A DIACHRONIC STUDY OF THE LANGUAGE OF THE TRINIDAD & TOBAGO GUARDIAN
This diachronic study aims to investigate the shifts and mutations of Standard English in Trinidad & Tobago over time by analysing articles from the Trinidad & Tobago Guardian (formerly the Trinidad Guardian) from three different periods, roughly 30 years apart. These selected time periods reflect three very distinct periods in the history of Trinidad & Tobago, first as a British colony, then as a newly independent country, and finally contemporary Trinidad & Tobago, an increasingly important player in the Caribbean context and the American continent. These periods reflect shifting spheres of influence, as British authority recedes and the islands are increasingly influenced by the United States and other American countries via strengthening social and economic ties as well as the rising presence of American media.
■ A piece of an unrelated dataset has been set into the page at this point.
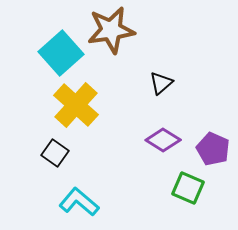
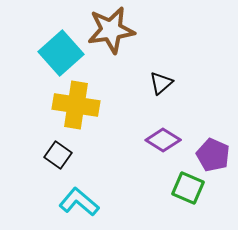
yellow cross: rotated 33 degrees counterclockwise
purple pentagon: moved 6 px down
black square: moved 3 px right, 2 px down
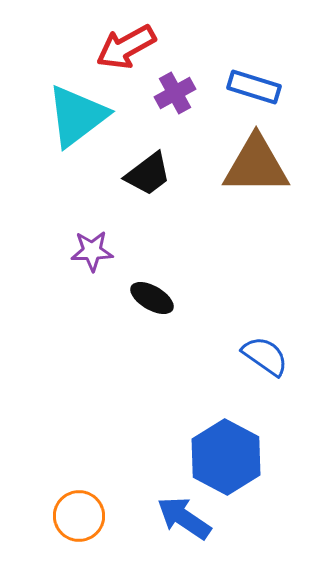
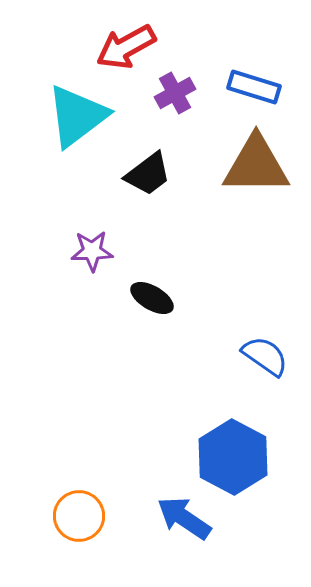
blue hexagon: moved 7 px right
The texts analysed in this project fall into one of two categories: reportage and editorials. They were taken from issues of the newspaper Trinidad & Tobago Guardian from the years 1938, 1968 and 2012. The corpora assembled comprise 120,000 words of reportage and 60,000 words of editorials for each year, for a total of 540,000 words. The articles selected are a minimum of 50 words in length and are all strictly about local news and issues, that is to say, they deal exclusively with events and people in Trinidad & Tobago, excluding articles written by foreign correspondents and international news agencies, such as Reuters. The data from the different periods are analysed for concordances and discrepancies in the use of, among other things, contractions, the passive voice and progressive aspect, relative clauses, modals and semi-modals and verbal complementation.